When running rclone to sync multi-GB data between high performance file systems in Linux (Lustre / GPFS) it seems to only use 32k read/write sizes (verified with strace). Can this be changed (either via parameter or source) to use something much larger (like 1MiB)? I had tried --buffer-size and it doesn't seem to effect the read/write size. I'm not sure this is really a primary use case for rclone, but the tool is generally desirable for what we are doing (users moving large data sets).
Run the command 'rclone version' and share the full output of the command.
Using the rclone rpm in RedHat 8.4.
rclone v1.55.1-DEV
os/type: linux
os/arch: amd64
go/version: go1.14.12
go/linking: dynamic
go/tags: none
Which cloud storage system are you using? (eg Google Drive)
Local storage (GPFS / Lustre)
The command you were trying to run (eg rclone copy /tmp remote:tmp)
I built the latest version and it did help some. I actually didn't realize there was a post copy checksum and disabling that was a significant improvement. I also dropped multi-threaded transfers in favor of just increasing --transfers to have more file level parallelism. Thanks!
The test / example data set is 51 directories, 3970 files, and 80GiB in size. The test system has about 1.2 GiB/s of throughput available that I want to keep full since we have several PB to move.
A simple "cp -rp" takes ~4m and an rsync is ~5.5m. Rclone is substantially faster due to parallelism at ~1.3m. I use these arguements:
Using 8 transfers / checkers and ignore-checksum (to prevent the post-copy verify, which for a local copy shouldn't be necessary I'm assuming) seem required to hit a stable 1.2BiG/s. A few samples seem to show the buffer around 64M or more helps a small amount.

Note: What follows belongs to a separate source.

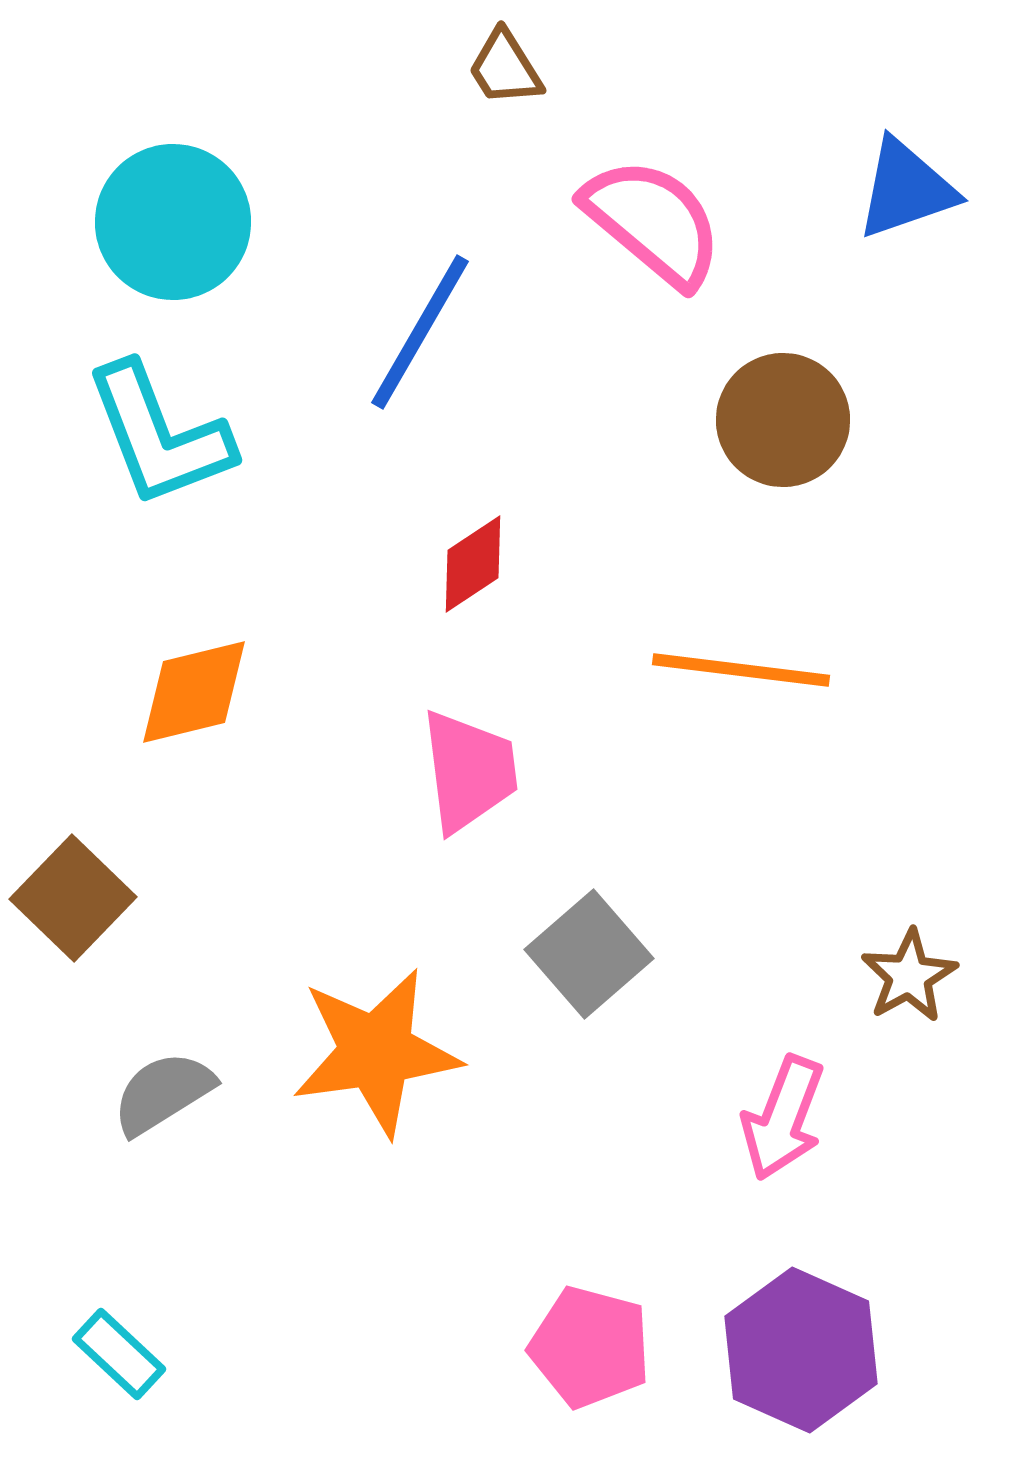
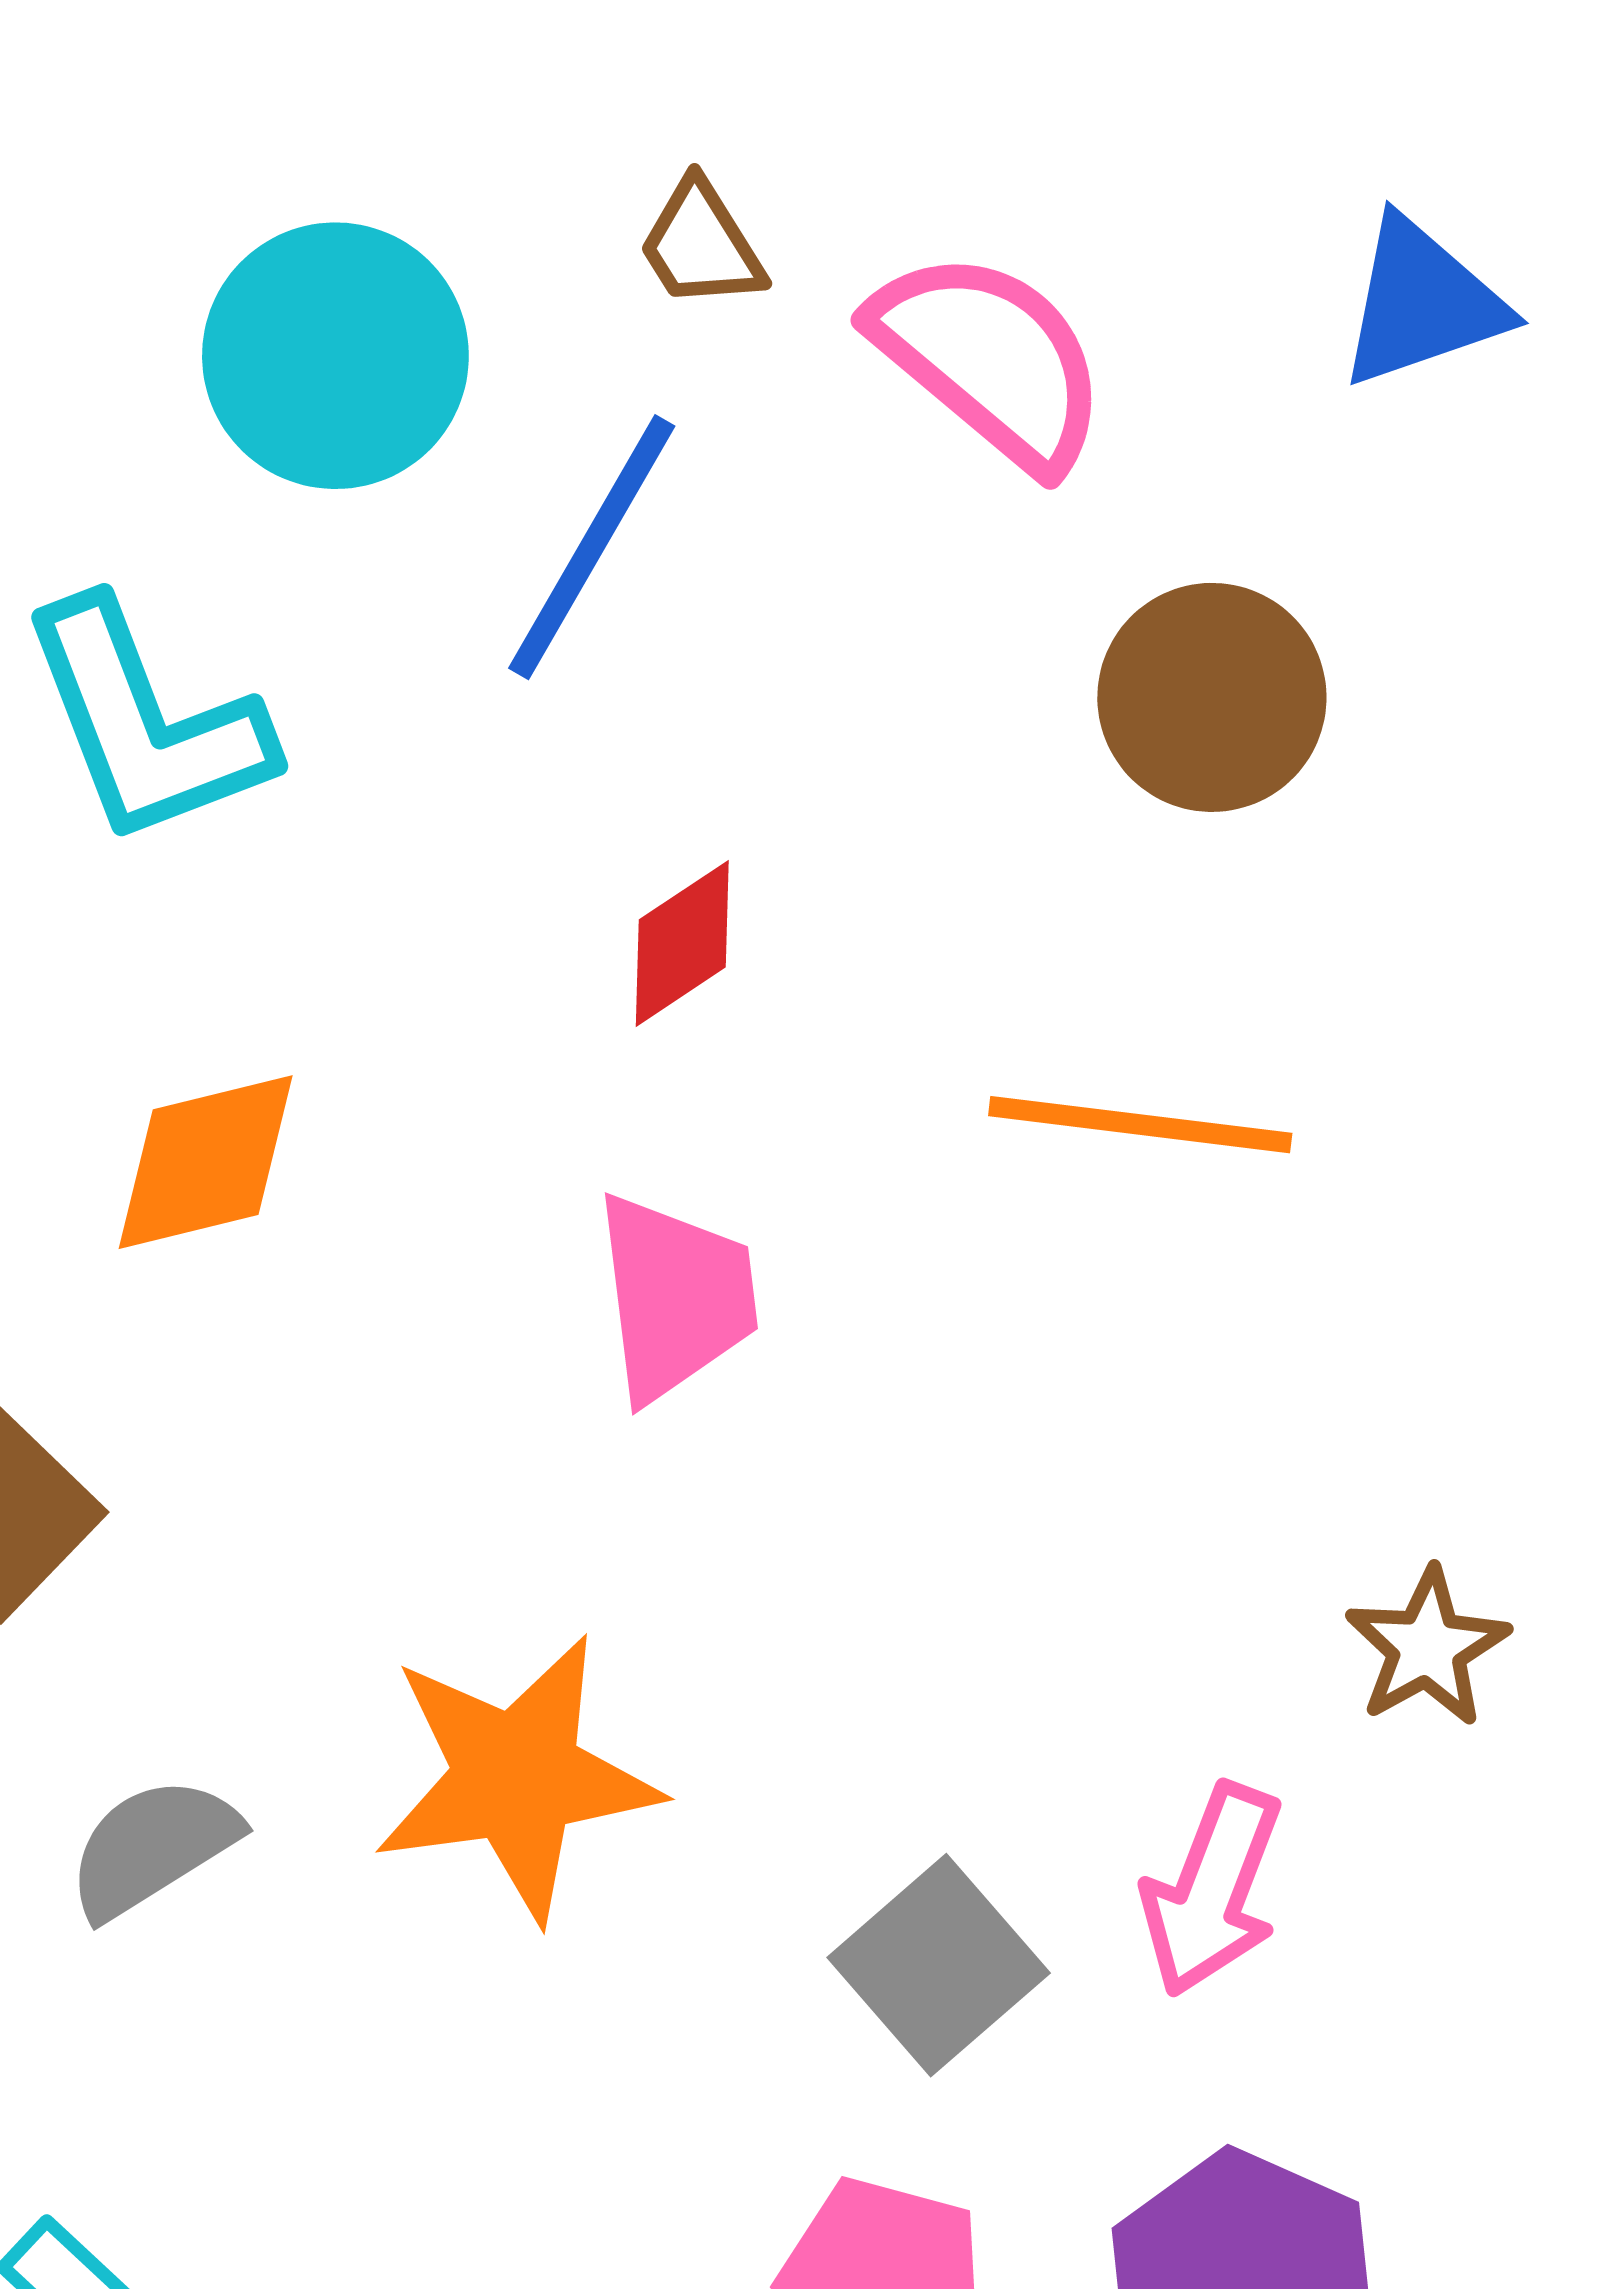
brown trapezoid: (505, 68) -> (701, 245), moved
cyan circle: (173, 222) -> (335, 356), moved
gray square: (589, 954) -> (939, 1965), moved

We will need to be able to resync data sets as we do an initial sync and then periodically update until we have a window to switch to the new area so it's important that we don't unnecessarily recopy data. One quirk I have seen is that some files seem to trigger a checksum even though the file is unchanged:
I'm not sure why this occurs. It may have something to do with differing storage technologies on the source and destination. Even if I add "--modify-window 1s" it still sometimes does the seemingly unnecessary read / checksum (not sure if it's doing that to the source or destination).
My thought is I can use rclone to do the bulk transfers and then use a final rsync to sync up permissions, acls, etc.
Are you using Glusterfs? That is renown for slightly variable modification times.
I don't think it should be doing that. I couldn't repro it myself (using touch to change age of file) can you come up with a simple repro I can try?
Sounds perfect.
Note that with rclone v1.59 you can use the -M flag which will sync permissions but it doesn't know anything about ACLs so rsync might be your best choice there.